| TASK REQUIREMENTS |
Your job is to return every line of the listing holding the string "EUROPRO".

| DATA FOR REVIEW |
-=-=-=-=-
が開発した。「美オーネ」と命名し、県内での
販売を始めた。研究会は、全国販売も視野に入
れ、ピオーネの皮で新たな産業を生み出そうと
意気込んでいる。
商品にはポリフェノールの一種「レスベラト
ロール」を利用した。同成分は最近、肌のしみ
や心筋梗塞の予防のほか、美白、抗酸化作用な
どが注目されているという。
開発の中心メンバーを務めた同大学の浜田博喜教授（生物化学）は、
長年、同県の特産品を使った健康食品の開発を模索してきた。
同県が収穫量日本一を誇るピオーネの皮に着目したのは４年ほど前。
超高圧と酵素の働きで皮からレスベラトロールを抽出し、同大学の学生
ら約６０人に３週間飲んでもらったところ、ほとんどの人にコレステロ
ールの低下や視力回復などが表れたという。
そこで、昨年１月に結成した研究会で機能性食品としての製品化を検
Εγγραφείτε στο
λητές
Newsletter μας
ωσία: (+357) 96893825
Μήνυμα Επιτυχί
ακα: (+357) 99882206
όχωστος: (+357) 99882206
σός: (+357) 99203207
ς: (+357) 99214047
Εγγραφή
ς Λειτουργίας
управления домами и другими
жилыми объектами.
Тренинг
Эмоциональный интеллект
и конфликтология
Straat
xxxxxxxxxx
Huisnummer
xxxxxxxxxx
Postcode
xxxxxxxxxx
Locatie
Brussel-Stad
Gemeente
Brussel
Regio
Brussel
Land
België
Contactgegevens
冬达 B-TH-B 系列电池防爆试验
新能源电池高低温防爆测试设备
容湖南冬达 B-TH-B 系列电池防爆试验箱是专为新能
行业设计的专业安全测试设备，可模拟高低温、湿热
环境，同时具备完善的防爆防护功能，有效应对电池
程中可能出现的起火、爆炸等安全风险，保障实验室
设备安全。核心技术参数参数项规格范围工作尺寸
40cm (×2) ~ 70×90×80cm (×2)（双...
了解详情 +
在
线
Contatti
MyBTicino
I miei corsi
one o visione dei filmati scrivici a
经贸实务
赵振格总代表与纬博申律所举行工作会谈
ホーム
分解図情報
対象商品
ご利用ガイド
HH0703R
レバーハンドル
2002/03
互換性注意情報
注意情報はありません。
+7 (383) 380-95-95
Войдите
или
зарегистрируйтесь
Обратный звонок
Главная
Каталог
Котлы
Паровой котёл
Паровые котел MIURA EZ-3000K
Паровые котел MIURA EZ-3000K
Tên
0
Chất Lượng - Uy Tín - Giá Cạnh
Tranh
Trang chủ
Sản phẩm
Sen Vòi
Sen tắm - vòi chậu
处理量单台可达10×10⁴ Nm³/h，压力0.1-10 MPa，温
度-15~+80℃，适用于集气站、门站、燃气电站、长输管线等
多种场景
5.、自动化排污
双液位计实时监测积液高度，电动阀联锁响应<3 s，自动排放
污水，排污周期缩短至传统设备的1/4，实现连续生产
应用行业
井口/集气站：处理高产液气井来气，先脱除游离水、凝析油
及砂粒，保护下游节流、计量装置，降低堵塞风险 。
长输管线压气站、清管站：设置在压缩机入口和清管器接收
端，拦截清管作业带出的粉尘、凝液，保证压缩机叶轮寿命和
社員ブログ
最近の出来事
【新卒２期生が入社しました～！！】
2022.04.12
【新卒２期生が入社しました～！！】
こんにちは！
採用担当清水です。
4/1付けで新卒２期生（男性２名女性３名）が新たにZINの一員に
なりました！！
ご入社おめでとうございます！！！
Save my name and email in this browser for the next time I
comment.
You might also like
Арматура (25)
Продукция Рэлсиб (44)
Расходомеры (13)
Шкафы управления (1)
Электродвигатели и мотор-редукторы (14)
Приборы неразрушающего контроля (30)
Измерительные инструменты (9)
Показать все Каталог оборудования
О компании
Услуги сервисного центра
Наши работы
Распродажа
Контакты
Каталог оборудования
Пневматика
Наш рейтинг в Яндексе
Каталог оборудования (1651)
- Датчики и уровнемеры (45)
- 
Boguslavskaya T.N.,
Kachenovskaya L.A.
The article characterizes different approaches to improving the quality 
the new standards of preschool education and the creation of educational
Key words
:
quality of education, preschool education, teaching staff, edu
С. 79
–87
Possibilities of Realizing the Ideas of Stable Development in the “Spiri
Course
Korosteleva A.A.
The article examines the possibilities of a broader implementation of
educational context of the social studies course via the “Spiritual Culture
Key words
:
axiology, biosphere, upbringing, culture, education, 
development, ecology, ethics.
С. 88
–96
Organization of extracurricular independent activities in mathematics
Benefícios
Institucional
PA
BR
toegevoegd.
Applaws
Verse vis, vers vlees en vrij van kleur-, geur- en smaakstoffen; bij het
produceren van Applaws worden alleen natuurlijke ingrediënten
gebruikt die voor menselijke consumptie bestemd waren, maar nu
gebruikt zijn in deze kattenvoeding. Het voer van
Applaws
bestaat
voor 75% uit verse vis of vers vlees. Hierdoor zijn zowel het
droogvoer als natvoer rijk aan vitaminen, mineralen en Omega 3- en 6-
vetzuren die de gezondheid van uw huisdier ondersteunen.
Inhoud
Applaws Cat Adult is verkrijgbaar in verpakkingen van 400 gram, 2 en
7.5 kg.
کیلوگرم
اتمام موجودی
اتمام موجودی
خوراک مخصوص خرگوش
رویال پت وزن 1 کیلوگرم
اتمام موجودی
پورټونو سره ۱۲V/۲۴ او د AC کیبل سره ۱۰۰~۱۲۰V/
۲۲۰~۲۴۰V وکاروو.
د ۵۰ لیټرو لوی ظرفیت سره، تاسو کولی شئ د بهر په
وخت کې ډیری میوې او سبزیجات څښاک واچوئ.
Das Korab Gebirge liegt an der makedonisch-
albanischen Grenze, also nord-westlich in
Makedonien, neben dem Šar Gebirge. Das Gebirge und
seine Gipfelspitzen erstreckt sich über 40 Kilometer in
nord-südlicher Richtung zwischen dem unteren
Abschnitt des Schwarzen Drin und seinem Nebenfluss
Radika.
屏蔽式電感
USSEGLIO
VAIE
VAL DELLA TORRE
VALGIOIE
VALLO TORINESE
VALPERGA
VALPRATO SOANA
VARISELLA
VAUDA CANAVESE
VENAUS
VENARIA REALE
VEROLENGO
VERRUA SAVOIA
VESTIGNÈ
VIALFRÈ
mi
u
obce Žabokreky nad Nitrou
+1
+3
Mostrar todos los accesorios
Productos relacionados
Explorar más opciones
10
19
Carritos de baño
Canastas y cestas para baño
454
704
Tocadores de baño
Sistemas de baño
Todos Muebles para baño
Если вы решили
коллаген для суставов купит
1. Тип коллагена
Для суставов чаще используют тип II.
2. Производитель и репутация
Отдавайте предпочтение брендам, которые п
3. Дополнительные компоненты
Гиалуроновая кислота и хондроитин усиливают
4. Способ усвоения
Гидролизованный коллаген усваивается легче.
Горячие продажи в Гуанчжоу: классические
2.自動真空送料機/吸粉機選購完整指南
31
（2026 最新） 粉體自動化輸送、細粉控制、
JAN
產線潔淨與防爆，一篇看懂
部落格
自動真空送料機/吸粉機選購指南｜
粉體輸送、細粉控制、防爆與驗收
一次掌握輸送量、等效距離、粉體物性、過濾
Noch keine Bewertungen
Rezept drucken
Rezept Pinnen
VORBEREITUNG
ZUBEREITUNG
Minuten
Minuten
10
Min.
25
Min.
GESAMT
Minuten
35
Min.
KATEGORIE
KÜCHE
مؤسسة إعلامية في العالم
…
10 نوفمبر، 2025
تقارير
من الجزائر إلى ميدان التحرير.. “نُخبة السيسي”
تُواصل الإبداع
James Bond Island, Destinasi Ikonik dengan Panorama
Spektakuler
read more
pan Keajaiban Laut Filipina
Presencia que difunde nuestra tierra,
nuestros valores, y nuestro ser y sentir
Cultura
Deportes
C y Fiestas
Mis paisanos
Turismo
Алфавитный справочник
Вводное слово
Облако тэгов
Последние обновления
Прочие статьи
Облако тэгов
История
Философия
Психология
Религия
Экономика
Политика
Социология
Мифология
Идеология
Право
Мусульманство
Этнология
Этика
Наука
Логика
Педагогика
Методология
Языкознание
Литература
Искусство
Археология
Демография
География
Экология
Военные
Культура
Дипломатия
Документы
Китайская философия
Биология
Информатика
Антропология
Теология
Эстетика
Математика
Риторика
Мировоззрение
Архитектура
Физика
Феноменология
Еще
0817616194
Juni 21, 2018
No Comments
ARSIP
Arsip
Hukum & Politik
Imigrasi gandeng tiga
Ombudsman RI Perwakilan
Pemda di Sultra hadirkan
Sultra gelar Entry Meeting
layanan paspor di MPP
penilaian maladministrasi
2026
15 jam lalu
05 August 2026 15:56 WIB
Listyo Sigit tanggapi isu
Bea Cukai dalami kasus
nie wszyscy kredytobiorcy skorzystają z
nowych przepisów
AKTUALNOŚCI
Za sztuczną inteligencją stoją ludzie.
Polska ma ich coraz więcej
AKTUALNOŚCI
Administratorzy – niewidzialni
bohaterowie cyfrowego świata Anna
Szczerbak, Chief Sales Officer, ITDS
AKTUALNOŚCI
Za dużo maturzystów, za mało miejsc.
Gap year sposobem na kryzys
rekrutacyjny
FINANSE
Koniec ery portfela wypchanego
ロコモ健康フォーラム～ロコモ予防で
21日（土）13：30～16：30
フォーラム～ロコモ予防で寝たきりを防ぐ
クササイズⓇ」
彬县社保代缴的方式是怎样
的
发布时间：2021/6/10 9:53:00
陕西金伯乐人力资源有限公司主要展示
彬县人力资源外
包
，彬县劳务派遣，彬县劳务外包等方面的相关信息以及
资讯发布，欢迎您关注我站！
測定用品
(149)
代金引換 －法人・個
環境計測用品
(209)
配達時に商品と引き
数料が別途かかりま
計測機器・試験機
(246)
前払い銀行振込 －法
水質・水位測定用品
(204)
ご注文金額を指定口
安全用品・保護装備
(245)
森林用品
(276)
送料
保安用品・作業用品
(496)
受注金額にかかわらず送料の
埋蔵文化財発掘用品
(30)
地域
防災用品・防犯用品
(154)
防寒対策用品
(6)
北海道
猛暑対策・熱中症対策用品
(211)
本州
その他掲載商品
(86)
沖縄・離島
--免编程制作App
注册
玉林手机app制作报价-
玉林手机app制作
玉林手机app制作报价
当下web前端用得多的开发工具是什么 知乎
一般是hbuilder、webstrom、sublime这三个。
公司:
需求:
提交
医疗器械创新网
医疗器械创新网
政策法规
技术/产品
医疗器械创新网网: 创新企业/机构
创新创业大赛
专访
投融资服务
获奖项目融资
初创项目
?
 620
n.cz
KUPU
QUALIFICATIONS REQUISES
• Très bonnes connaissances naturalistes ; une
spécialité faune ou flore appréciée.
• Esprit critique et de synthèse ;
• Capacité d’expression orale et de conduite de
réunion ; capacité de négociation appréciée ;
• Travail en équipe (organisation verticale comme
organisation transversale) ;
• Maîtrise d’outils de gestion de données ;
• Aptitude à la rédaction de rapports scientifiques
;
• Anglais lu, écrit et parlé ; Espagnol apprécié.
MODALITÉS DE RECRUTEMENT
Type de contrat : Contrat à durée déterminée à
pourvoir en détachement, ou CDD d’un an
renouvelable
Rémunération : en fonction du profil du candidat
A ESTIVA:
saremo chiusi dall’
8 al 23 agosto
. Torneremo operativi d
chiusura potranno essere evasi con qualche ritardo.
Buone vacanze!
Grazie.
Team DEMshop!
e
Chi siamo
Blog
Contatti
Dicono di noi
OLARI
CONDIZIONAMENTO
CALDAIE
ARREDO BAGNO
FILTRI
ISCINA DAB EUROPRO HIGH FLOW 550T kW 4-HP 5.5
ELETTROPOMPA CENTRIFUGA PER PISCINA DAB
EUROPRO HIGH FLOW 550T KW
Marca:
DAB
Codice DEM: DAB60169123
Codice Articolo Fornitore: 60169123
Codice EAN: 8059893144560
-=-=-=-=-
| REPLY TO THE TASK |
ISCINA DAB EUROPRO HIGH FLOW 550T kW 4-HP 5.5
EUROPRO HIGH FLOW 550T KW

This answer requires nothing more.